### Exercise data
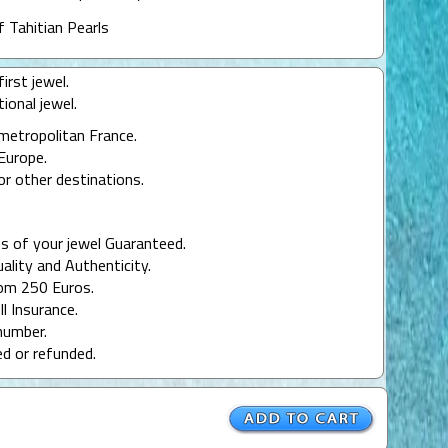
f Tahitian Pearls
irst jewel.
ional jewel.
 metropolitan France.
Europe.
or other destinations.
s of your jewel Guaranteed.
uality and Authenticity.
rom 250 Euros.
ll Insurance.
number.
ed or refunded.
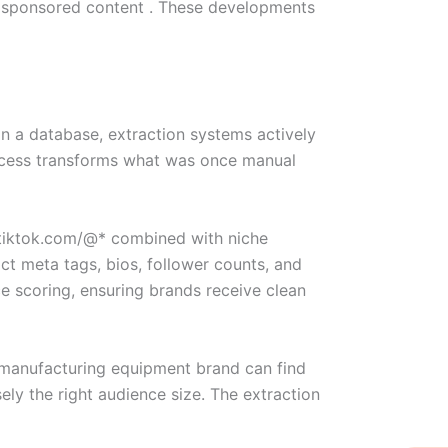
of sponsored content . These developments
 in a database, extraction systems actively
process transforms what was once manual
e:tiktok.com/@* combined with niche
ct meta tags, bios, follower counts, and
e scoring, ensuring brands receive clean
A manufacturing equipment brand can find
ely the right audience size. The extraction
W
Ic
Ic
Ca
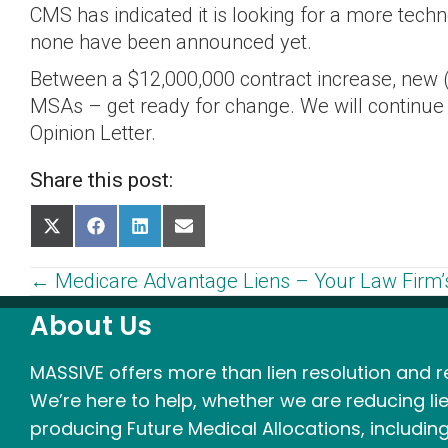
CMS has indicated it is looking for a more tec
none have been announced yet.
Between a $12,000,000 contract increase, new 
MSAs – get ready for change. We will continu
Opinion Letter.
Share this post:
Share
Share
Share
Share
on
on
on
on
X
Facebook
LinkedIn
Email
Posts
← Medicare Advantage Liens – Your Law Firm’s
(Twitter)
About Us
navigation
MASSIVE offers more than lien resolution and re
We’re here to help, whether we are reducing lie
producing Future Medical Allocations, including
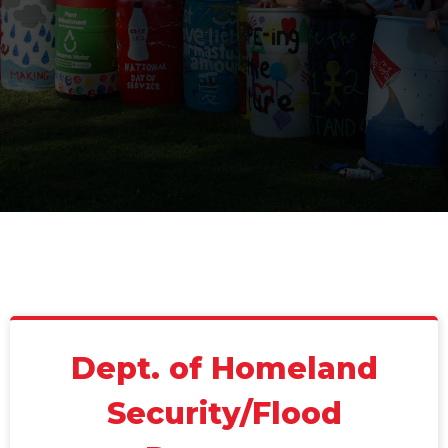
Dept. of Homeland
Security/Flood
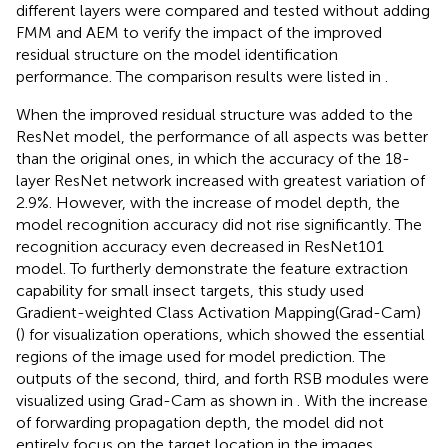
different layers were compared and tested without adding
FMM and AEM to verify the impact of the improved
residual structure on the model identification
performance. The comparison results were listed in
.
When the improved residual structure was added to the
ResNet model, the performance of all aspects was better
than the original ones, in which the accuracy of the 18-
layer ResNet network increased with greatest variation of
2.9%. However, with the increase of model depth, the
model recognition accuracy did not rise significantly. The
recognition accuracy even decreased in ResNet101
model. To furtherly demonstrate the feature extraction
capability for small insect targets, this study used
Gradient-weighted Class Activation Mapping(Grad-Cam)
(
) for visualization operations, which showed the essential
regions of the image used for model prediction. The
outputs of the second, third, and forth RSB modules were
visualized using Grad-Cam as shown in
. With the increase
of forwarding propagation depth, the model did not
entirely focus on the target location in the images.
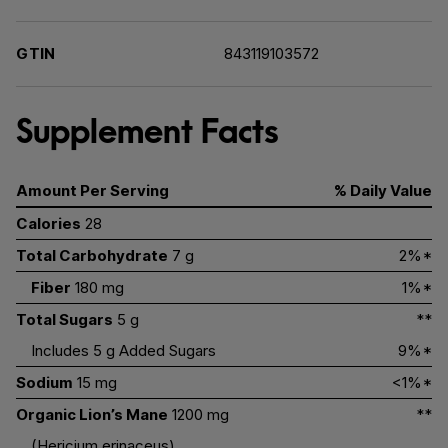
GTIN
843119103572
Supplement Facts
Amount Per Serving
% Daily Value
Calories
28
Total Carbohydrate
7 g
2%*
Fiber
180 mg
1%*
Total Sugars
5 g
**
Includes 5 g Added Sugars
9%*
Sodium
15 mg
<1%*
Organic Lion’s Mane
1200 mg
**
(Hericium erinaceus)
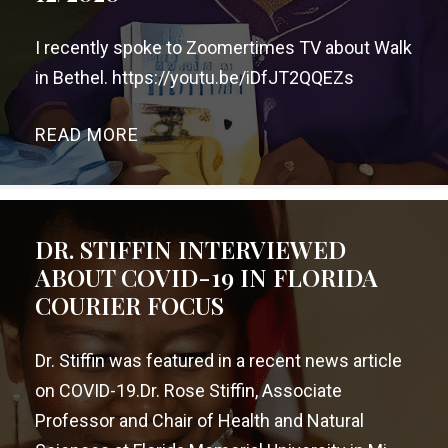
I recently spoke to Zoomertimes TV about Walk
in Bethel. https://youtu.be/iDfJT2QQEZs
READ MORE
→
DR. STIFFIN INTERVIEWED
ABOUT COVID-19 IN FLORIDA
COURIER FOCUS
Dr. Stiffin was featured in a recent news article
on COVID-19.Dr. Rose Stiffin, Associate
Professor and Chair of Health and Natural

### Problem
In the records above, find the line containing "e scoring, ensuring brands receive clean" and output every line from the first through that one, exactly, omitting pictures.

### Exercise solution
f Tahitian Pearls
irst jewel.
ional jewel.
 metropolitan France.
Europe.
or other destinations.
s of your jewel Guaranteed.
uality and Authenticity.
rom 250 Euros.
ll Insurance.
number.
ed or refunded.
of sponsored content . These developments
 in a database, extraction systems actively
process transforms what was once manual
e:tiktok.com/@* combined with niche
ct meta tags, bios, follower counts, and
e scoring, ensuring brands receive clean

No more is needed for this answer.